Sported Spider has been linked to breaches in a number of high -level companies and has infiltrated the collective imagination of cybersecurity, media and government professionals. However, its symbolic power – amplified by its striking name – prevails by far on its technical skills.
The size of the group’s alleged targets can give the impression that impressive hacking capacities are required. But the reports indicate that it enters organizations via rear doors by convincing involuntary employees to allow access.
This can be done by social engineering (manipulating people in the sharing of private information), targeted phishing, taking advantage of multi-factor fatigue and SIM exchange. These tactics are not new. They involve gentle employees, leading them to false websites in order to steal their references and take advantage of bad verification practices. None of these crimes requires highly qualified adversaries.
In the cybersecurity industry, however, marketing is everything. The names are chosen to invoke a visceral reaction and promote fear. This fear helps transform people to costly high -tech safety products.
The scattered spider is in fact not an official group which has been named. Its name was first invoked by the cybersecurity company Crowdstrike in 2022. You can even buy dispersed spiders’ figurines, t-shirts, mouse pads, cups and a roller board in the Crowdssrike online store. (Crowdsstrike, you may remember, was the company blamed for millions of offline computers last summer, disturbing airlines, media, health services and emergency call centers due to sloppy software update.)
It is not only Crowdsstrike who presents names for the groups involved in deviant behavior. Other security companies are jostling to choose the most catchy nickname, which will be splashed on the versions of the media and will ensure that their website leads the search results. The scattered spider has received many other names, notably Starfraud, UNC3944, Scatter Swine and Muddled Libra.
There are some exceptions. DragonForce seems to have been named, perhaps in order to gain notoriety and ward off a title chosen by the marketing department of a security company.

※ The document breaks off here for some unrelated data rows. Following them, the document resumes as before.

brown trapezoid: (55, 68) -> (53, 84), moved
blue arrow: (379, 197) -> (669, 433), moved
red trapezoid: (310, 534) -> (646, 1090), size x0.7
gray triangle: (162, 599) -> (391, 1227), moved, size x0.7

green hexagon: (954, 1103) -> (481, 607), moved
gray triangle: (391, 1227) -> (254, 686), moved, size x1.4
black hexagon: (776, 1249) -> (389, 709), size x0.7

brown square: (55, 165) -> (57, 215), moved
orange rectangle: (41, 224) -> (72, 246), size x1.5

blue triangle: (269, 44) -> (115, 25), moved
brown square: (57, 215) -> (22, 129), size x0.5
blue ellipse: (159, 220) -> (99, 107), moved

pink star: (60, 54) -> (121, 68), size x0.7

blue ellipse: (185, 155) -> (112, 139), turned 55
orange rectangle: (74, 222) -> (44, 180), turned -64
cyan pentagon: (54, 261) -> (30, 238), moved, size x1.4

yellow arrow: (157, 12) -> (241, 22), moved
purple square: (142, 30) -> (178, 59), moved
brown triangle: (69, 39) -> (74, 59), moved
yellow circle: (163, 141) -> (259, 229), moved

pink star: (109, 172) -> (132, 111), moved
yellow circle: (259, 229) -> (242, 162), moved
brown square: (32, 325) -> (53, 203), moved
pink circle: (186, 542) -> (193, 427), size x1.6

The names distributed to cyber-criminals gangs do not only describe their behavior, they can also shape it. These linguistic choices can inflate the symbolic capital of a group, granting legitimacy to its members, who are often adolescents or young adults in search of recognition and prestige by peers. For them, cybercrime can not only be a means of wealth but a rite of passage. The scattered spider is therefore amplified by the same industry designed to neutralize them.
Often, the high -tech services that the cybersecurity sector sells protect the front door, while offenders continue to sneak at the rear using low -technology methods.

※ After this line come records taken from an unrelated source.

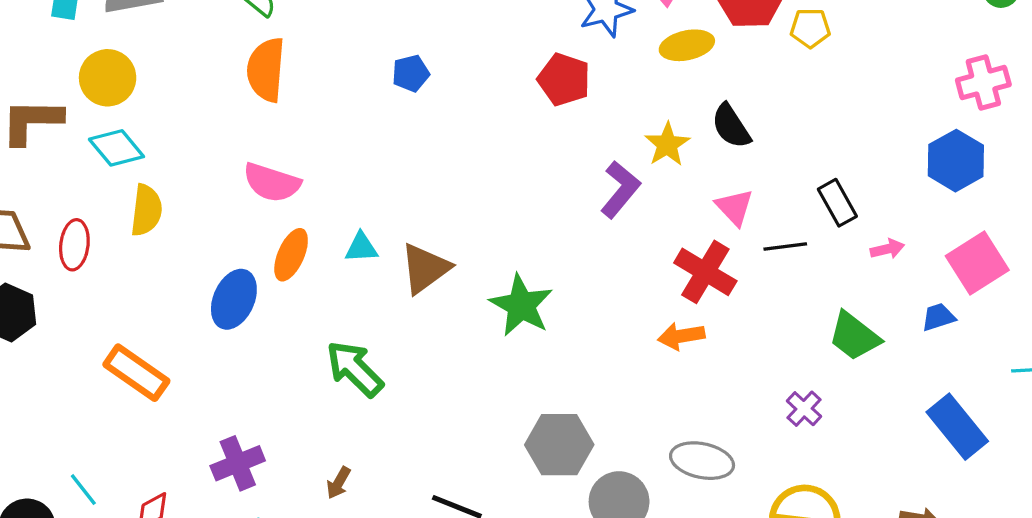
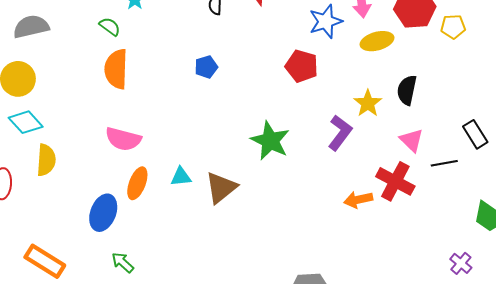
black semicircle: (731, 126) -> (407, 90), turned 48
green star: (521, 305) -> (270, 141), moved
orange arrow: (681, 336) -> (358, 200), moved
green arrow: (355, 369) -> (123, 262), moved, size x0.6

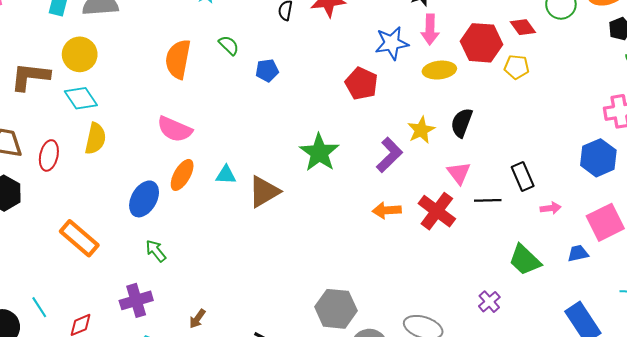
green semicircle: (110, 27) -> (229, 45), moved
orange arrow: (358, 200) -> (387, 210), moved

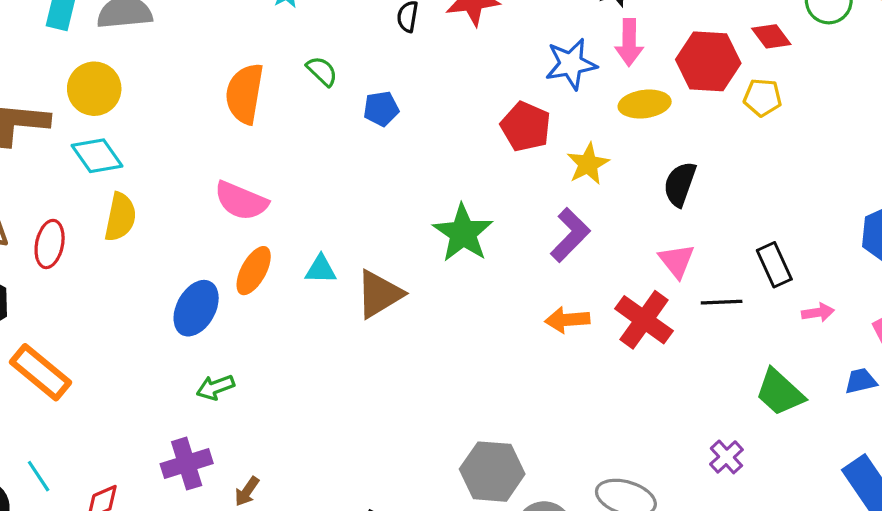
yellow star: (421, 130) -> (588, 164), moved
orange rectangle: (79, 238) -> (41, 372), moved
green arrow: (156, 251) -> (215, 387), turned -70
brown arrow: (197, 319) -> (247, 491), moved

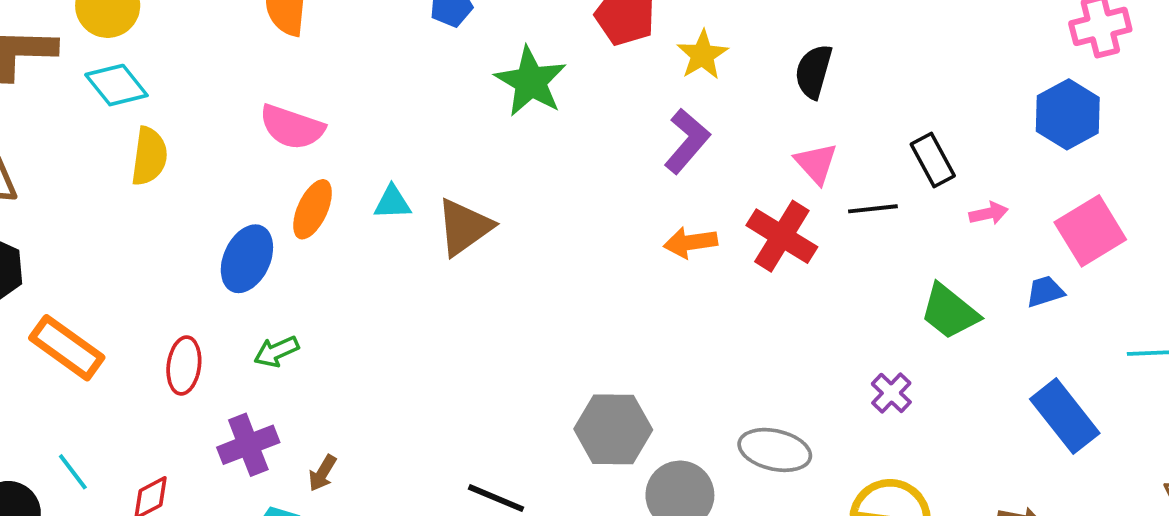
green star: (463, 233) -> (531, 82), moved
red ellipse: (50, 244) -> (184, 366), moved

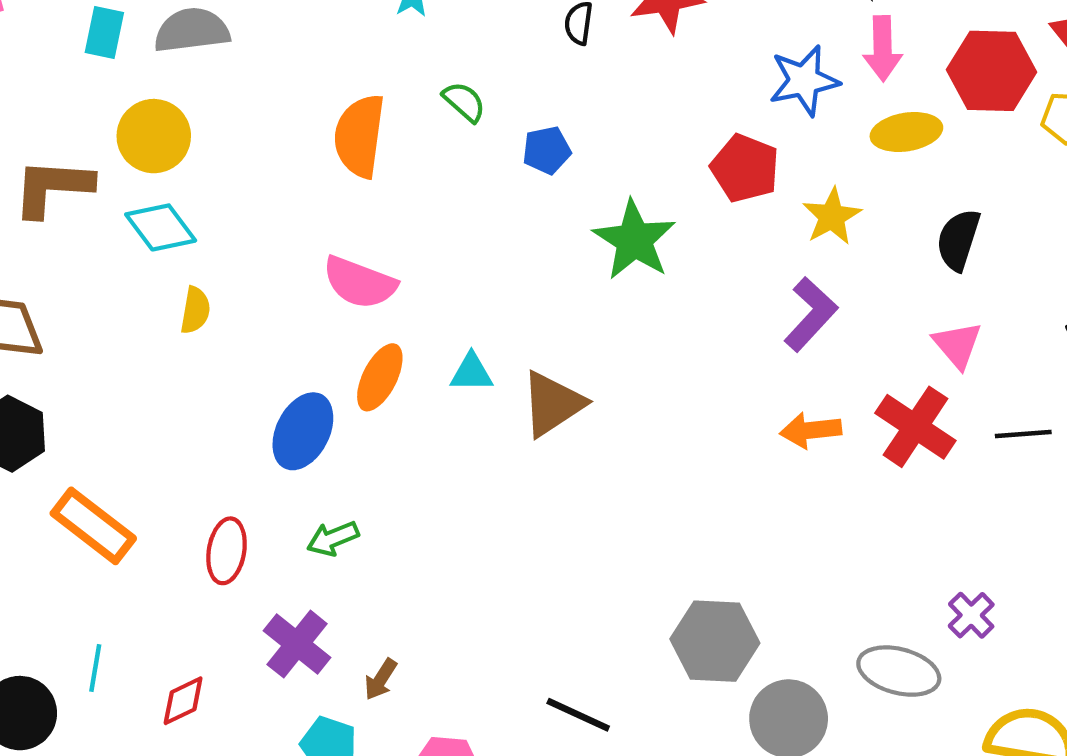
yellow semicircle: (149, 156) -> (195, 310), size x0.7
black line: (873, 209) -> (1023, 434), moved
purple cross: (891, 393) -> (971, 615), moved
purple cross: (248, 445) -> (297, 644), turned -32
cyan line: (73, 472) -> (95, 668), turned 45

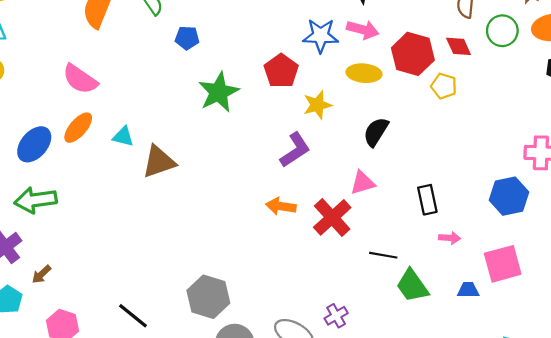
pink arrow: (883, 48) -> (363, 30), turned -88
pink triangle: (957, 345) -> (363, 183), turned 40
black line: (1023, 434) -> (383, 255), moved
green arrow: (333, 538) -> (36, 200), size x1.6

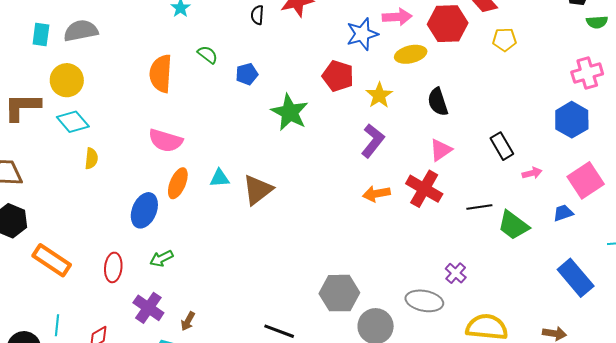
yellow pentagon: (444, 86) -> (504, 40), moved
black semicircle: (376, 132) -> (438, 102), turned -32
green arrow: (36, 200) -> (161, 258), size x0.6

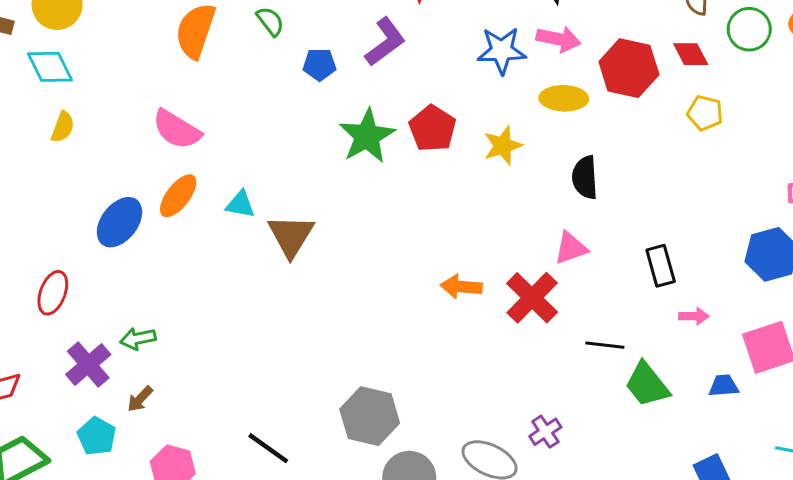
red pentagon: (338, 76) -> (433, 128), moved
purple L-shape: (373, 141) -> (385, 42), moved
brown triangle: (258, 190) -> (291, 236), turned -36
green arrow: (161, 258) -> (138, 339), moved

In a world where affiliation with pirate groups can be a badge of honor, regardless of the country or language, offenders can be motivated by the reputation and recognition of peers. To combat cyber menses, we need better deterrence, as cybercrime offenders are generally confronted with any consequences for their crimes. World prosecution rates are extremely low. Many criminals completely escape surveys because their crimes are relatively low in value, although they are raised in volume.
An effective cross -border collaboration is essential to tackle all the most commonplace cybercrimes except the most commonplace, and the police must be formed to deal with it. We need a reactive ecosystem that can act in the early stages of security violations.
If we want to protect ourselves from the assault of cybercrime, we need both increased prosecution and a mature IT security industry which presents neither vulnerabilities nor provocative names.